A more competitive banking system could lead to greater efficiencies, and wind up generating greater benefits for banks, lower prices for bank customers, and lower rates on credit cards. For Sebastián, “It seems strange that BBVA is also counting on the support of Italian trade unions and consumer organization, which see that this move could, medium-term, result more in increased revenues than in lower costs. During the first years, BBVA hopes to direct the operation itself. However, later on, it wants to grow local operations in central and southern Italy.” This attitude is surprising when you consider that the last cross-border banking merger – Santander’s purchase of Abbey – led to 3,000 layoffs.

 

Some Italian ministers are clearly concerned that a merger will mean job cuts, notes Romera. Roberto Maroni, Italy’s labor minister, announced that the two deals “are an attempt to attack the Italian banking system.” According to Romera, “politicians are worried that jobs could be lost and that the deal could wind up backfiring. They see the Abbey deal as a precedent.

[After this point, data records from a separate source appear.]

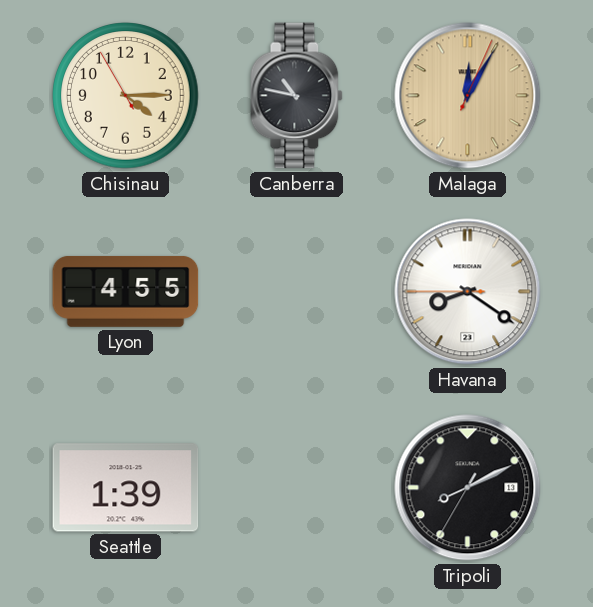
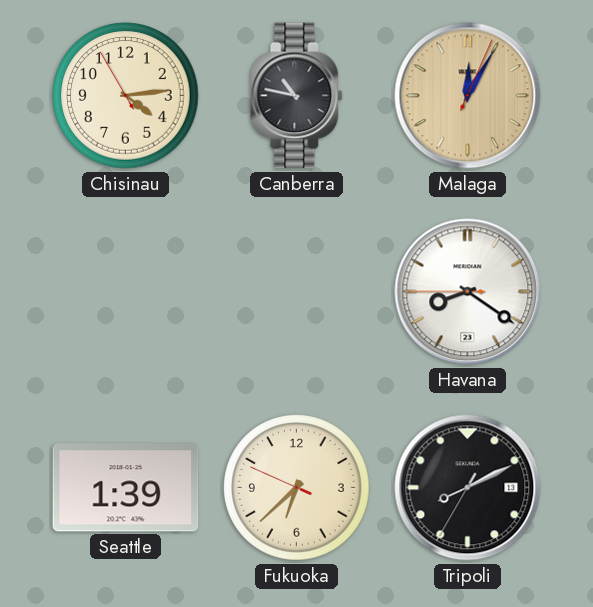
Chisinau: 4:14 -> 4:13
Lyon: 4:55 -> none
Fukuoka: none -> 6:37
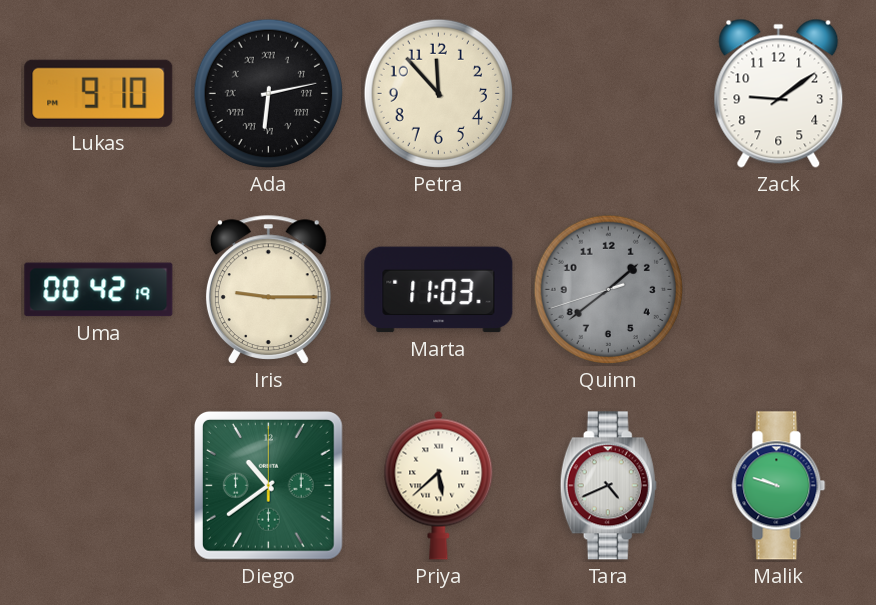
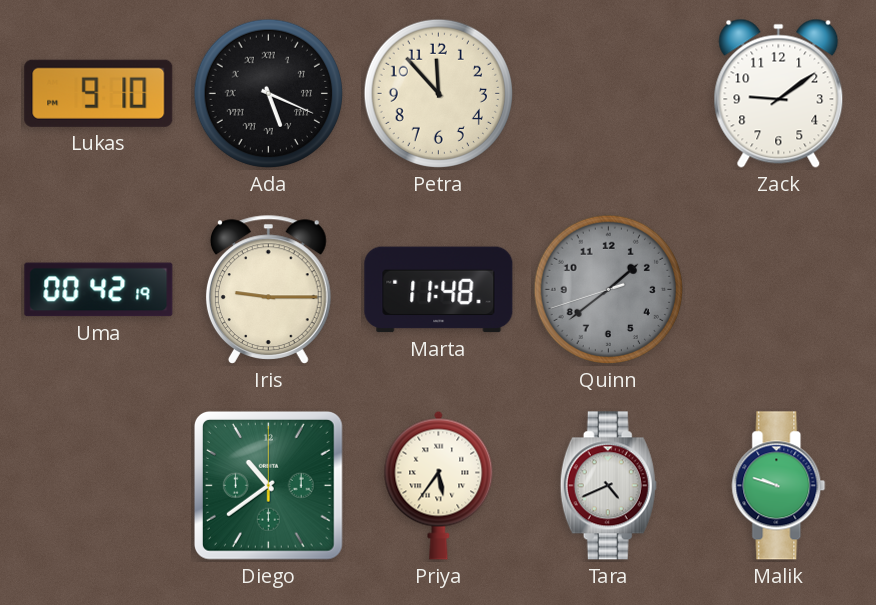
Ada: 6:13 -> 5:19
Marta: 11:03 -> 11:48
Priya: 5:38 -> 5:36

In Italian banks, there are three times as many employees per branch as in Spanish banks.”

 

Opening up Italian banking will not only bring advantages to the sector, it will also help the entire economy, says Sebastián. “Until now, Italian companies have taken the view that they are limited when it comes time to expanding overseas because Italian banks have not moved overseas or allowed international banks to enter Italy. It is just the opposite in Spain, where banks have made it easy for businesses to expand into Latin America.”

 

The ball is now in Fazio’s court. Most likely, he will try to clear it out of his territory using all his might. However, that kind of move could wind up haunting him. The European Commission’s committee on internal markets has already written Fazio, warning him that he can only veto the deal by alleging that there is a shortage of financial liquidity. According to Sebastián, “It would be ridiculous if the governor of the Bank of Italy said that BBVA has insufficient financial strength just when Goldman Sachs, the U.S. investment bank, published a report that called BBVA the model for Europe to follow.”

 

In his view, both the BBVA and ABN deals will proceed as planned. And they could become an “accelerator” for the integration process, by leading to a chain reaction of similar moves in other countries. Sebastián has no doubt that when it comes time for banks in good condition to consider their next foreign destination in Europe, they will look toward Germany. That’s because “the financial system in Germany is even more inefficient,” he concludes.